SAMSON AG, founded in 1907 is a German control valve manufacturing company headquartered in Frankfurt. It develops systems and products that can control all types of fluid. Its product line includes valves, self-operating regulators, automation systems, sensors, thermostats, and digital devices, among others.

== History ==
Samson AG initially gained recognition for inventing a self-operated thermostat valve that regulated temperature in grain silos without external power in 1907. By 1916, Samson AG had relocated its main manufacturing facility and headquarters to Frankfurt’s River Main. Over the years, the company expanded its product line to include control valves, self-operated regulators, actuators, and automation systems. Significant milestones include the introduction of the first pneumatic control valves in the 1950s, expansion into digital control systems in the 1980s, and the formation of a joint venture with Krohne Messtechnik in 2019. The company has received numerous innovation awards, industry certifications like ISO 9001 and ISO 14001, and recognition for sustainability initiatives.

Today, SAMSON operates in over 40 countries with more than 4,500 employees and more than 50 subsidiaries, more than 200 engineering and service centers worldwide.

== Products ==
Samson AG specializes in the manufacturing and supply of a wide range of products for process control. Their primary offerings include control valves, self-operated regulators, actuators, and various accessories. They also provide signal converters, automation systems, sensors, and thermostats.

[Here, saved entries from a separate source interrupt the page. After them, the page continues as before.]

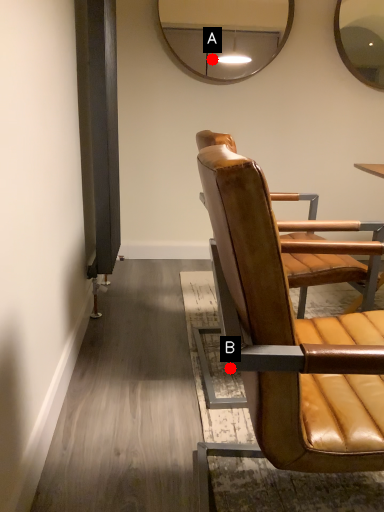 Question: Two points are circled on the image, labeled by A and B beside each circle. Which point is further to the camera?

Choices:
 (A) A is further
 (B) B is further

Answer: (A) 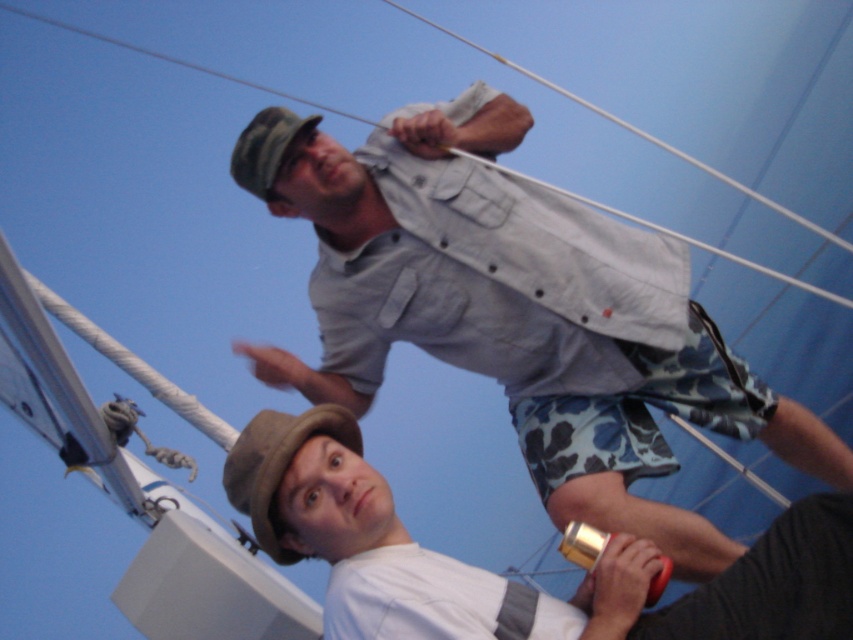 Question: Does brown felt hat at lower center have a greater width compared to camouflage fabric hat at upper center?

Choices:
 (A) no
 (B) yes

Answer: (B)

Question: Which point is closer to the camera taking this photo?

Choices:
 (A) (305, 131)
 (B) (279, 448)

Answer: (B)

Question: Is white matte hat at lower center to the right of brown felt hat at lower center from the viewer's perspective?

Choices:
 (A) no
 (B) yes

Answer: (B)

Question: Which point is closer to the camera taking this photo?

Choices:
 (A) (413, 330)
 (B) (277, 483)
 (C) (306, 461)

Answer: (B)

Question: Which object is closer to the camera taking this photo?

Choices:
 (A) camouflage fabric hat at upper center
 (B) brown felt hat at lower center
 (C) light gray fabric shirt at upper center

Answer: (B)

Question: Is light gray fabric shirt at upper center thinner than brown felt hat at lower center?

Choices:
 (A) yes
 (B) no

Answer: (B)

Samson AG’s products are designed to control all kinds of media and are used across multiple industries, including chemical, petrochemical, food, pharmaceutical, biotechnology, energy, industrial gases, metallurgy, marine equipment, water and wastewater, and pulp and paper. Additionally, SAMSON AG's associated companies AIR TORQUE S.p.A., CERA SYSTEM Verschleißschutz GmbH, KT-Elektronik GmbH, LEUSCH GmbH Industriearmaturen, Pfeiffer Chemie-Armaturenbau GmbH, RINGO VÁLVULAS S.L., SED FLow Control GmbH, STARLINE S.p.A., and VETEC Ventiltechnik GmbH offer technologies for severe requirements: e.g. abrasive and contaminated fluids, high shutdown pressures, lowest interior and exterior leak rates, quick-action, on-off, and control functions, as well as alloys like Monel, Hastelloy, titanium, zirconium, duplex, etc.

==Board of directors==
The board of directors at Samson AG is composed of key executives who oversee various aspects of the company’s operations. Dr. Andreas Widl serves as the chief executive officer (CEO) and chairman of the executive board. Dr. Dominic Deller holds the position of chief financial officer (CFO), responsible for finance and human resources.